Go through the listing and set it down exactly, leaving out its pictures.
'''
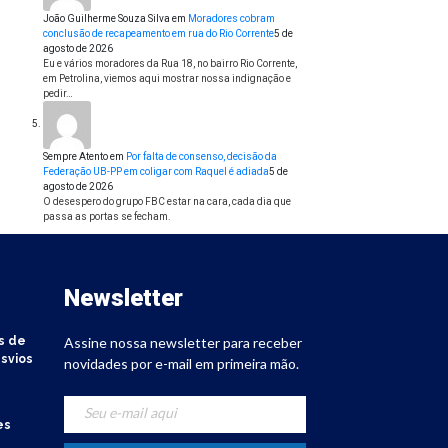
João Guilherme Souza Silva
em
Moradores cobram
conclusão de recapeamento em rua do Rio Corrente
5 de
agosto de 2026
Eu e vários moradores da Rua 18, no bairro Rio Corrente,
em Petrolina, viemos aqui mostrar nossa indignação e
pedir…
Sempre Atento
em
Por falta de consenso, decisão da
Federação UB-PP em coligar com Raquel é adiada
5 de
agosto de 2026
O desespero do grupo FBC estar na cara, cada dia que
passa as portas se fecham.
Newsletter
s de
Assine nossa newsletter para receber
svios
novidades por e-mail em primeira mão.
es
'''
== Response to this exercise ==
João Guilherme Souza Silva
em
Moradores cobram
conclusão de recapeamento em rua do Rio Corrente
5 de
agosto de 2026
Eu e vários moradores da Rua 18, no bairro Rio Corrente,
em Petrolina, viemos aqui mostrar nossa indignação e
pedir…
Sempre Atento
em
Por falta de consenso, decisão da
Federação UB-PP em coligar com Raquel é adiada
5 de
agosto de 2026
O desespero do grupo FBC estar na cara, cada dia que
passa as portas se fecham.
Newsletter
s de
Assine nossa newsletter para receber
svios
novidades por e-mail em primeira mão.
es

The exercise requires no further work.